Bref, là où les étudiants médecins savent précisément ce qu’ils doivent faire pour travailler et comment le faire (apprendre leurs contenus de cours et tester leurs connaissances à partir des annales d’examen), leurs homologues sociologues restent souvent dans l’expectative, dans l’incertitude et dans le vague quant à la nature des tâches intellectuelles qu’ils doivent réaliser et peut-être surtout quant à la manière de les réaliser. Tout se passe parfois comme si ces étudiants étaient déconcertés par le caractère relativement “impalpable” ou “intangible” du savoir sociologique qui, tel qu’il est enseigné à l’université Lyon 2, s’offre davantage à la connaissance sous la forme d’un ensemble de postures scientifiques, d’acquis d’intelligibilité et de principes de connaissance que sous la forme de contenus systématiques, définis et intégrés.

Au lycée, le travail reposait davantage sur l’apprentissage de contenus existants, de savoirs établis et délimités... Des choses précises et concrètes étaient à savoir, à apprendre, à travailler, et données comme telles par les enseignants et par les programmes d’études (contenus de cours, manuels, etc.), même s’il conviendrait sans nul doute de nuancer un tant soit peu ce propos à l’égard de matières comme le français ou la philosophie par exemple. Mais la sociologie dont l’apprentissage suppose la réalisation d’un travail d’appropriation et de réinvestissement de schémas interprétatifs, de raisonnements conceptuels et d’habitudes méthodologiques plus ou moins disparates, et non de contenus tout entier intégrés et constitués, recouvre, dans une certaine mesure, pour les étudiants, un caractère à la fois plus diffus, plus énigmatique, plus mystérieux.

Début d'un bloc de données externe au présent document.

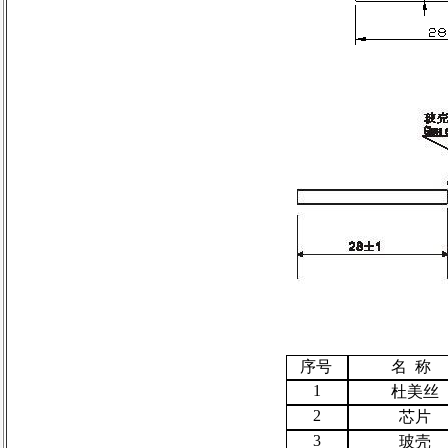
序号
名 称
1
杜美丝
2
芯片
3
玻壳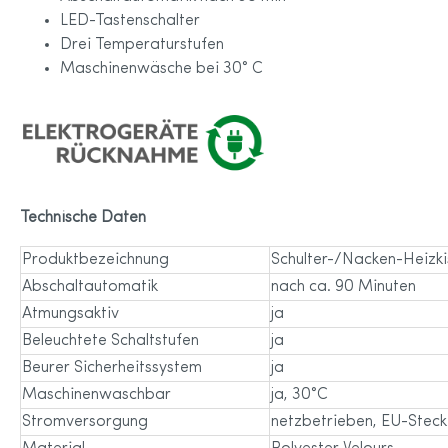
LED-Tastenschalter
Drei Temperaturstufen
Maschinenwäsche bei 30° C
Technische Daten
Produktbezeichnung
Schulter-/Nacken-Heizki
Abschaltautomatik
nach ca. 90 Minuten
Atmungsaktiv
ja
Beleuchtete Schaltstufen
ja
Beurer Sicherheitssystem
ja
Maschinenwaschbar
ja, 30°C
Stromversorgung
netzbetrieben, EU-Steck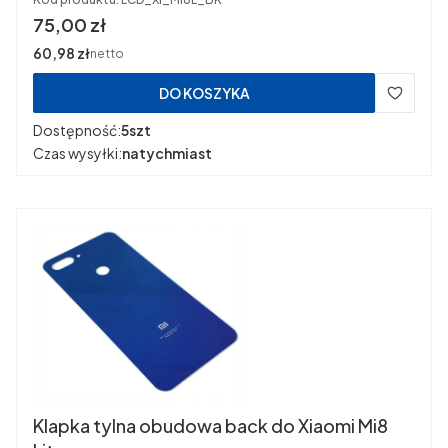
Cena
75,00 zł
Cena
60,98 zł
netto
DO KOSZYKA
Dostępność:
5szt
Czas wysyłki:
natychmiast
Klapka tylna obudowa back do Xiaomi Mi8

Comme en témoignent parfois certaines réflexions désabusées, formulées à l’adresse des enseignants (« j’arrive pas à comprendre en quoi ça consiste la sociologie », « j’ai toujours pas compris ce que c’est qu’une problématique, personne n’arrive à m’expliquer clairement », « mais les sociologues, ce qu’ils disent, c’est leur point de vue non ? », etc.), ces étudiants éprouvent régulièrement des difficultés à comprendre la nature des objectifs qui président à leurs apprentissages, ce qu’ils doivent faire en matière de travail personnel et comment ils doivent s’y prendre.

Notes
359.

C’est d’ailleurs le type de constats qu’établissaient Christian Baudelot et al. : « Dans l’ensemble, (...) c’est l’hypothèse de régulation qui est la bonne. Au total, un étudiant d’origine populaire en médecine ressemble davantage à un étudiant bourgeois en médecine qu’à un littéraire, quelle que soit son origine. Il en va de même pour les étudiants bourgeois orientés en lettres ou en sciences : l’homogénéité par les filières prime et, de loin, les hétérogénéités liées à l’origine de classe », in BAUDELOT C., BENOLIEL R., CUKROWICZ H., ESTABLET R., Les Étudiants, l’emploi, la crise, Paris, PCM, 1981, pp.106-107.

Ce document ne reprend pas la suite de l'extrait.